*** Material for this exercise Section Begins ***

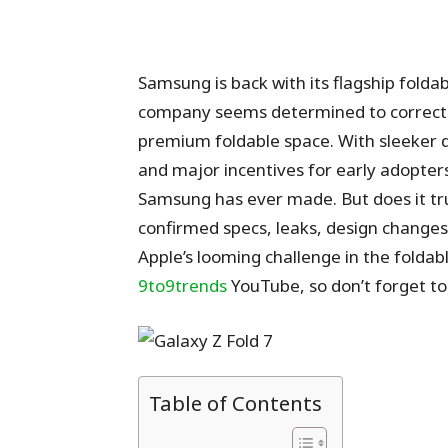
Samsung is back with its flagship folda
company seems determined to correct p
premium foldable space. With sleeker 
and major incentives for early adopters
Samsung has ever made. But does it tr
confirmed specs, leaks, design changes
Apple’s looming challenge in the foldab
9to9trends
YouTube, so don’t forget to 
Table of Contents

*** Material for this exercise Section Ends ***

Work order →
Write out exactly the lines starting with the one that holds "company seems determined to correct p" and running through the last line above.

Solution →
company seems determined to correct p
premium foldable space. With sleeker 
and major incentives for early adopters
Samsung has ever made. But does it tr
confirmed specs, leaks, design changes
Apple’s looming challenge in the foldab
9to9trends
YouTube, so don’t forget to 
Table of Contents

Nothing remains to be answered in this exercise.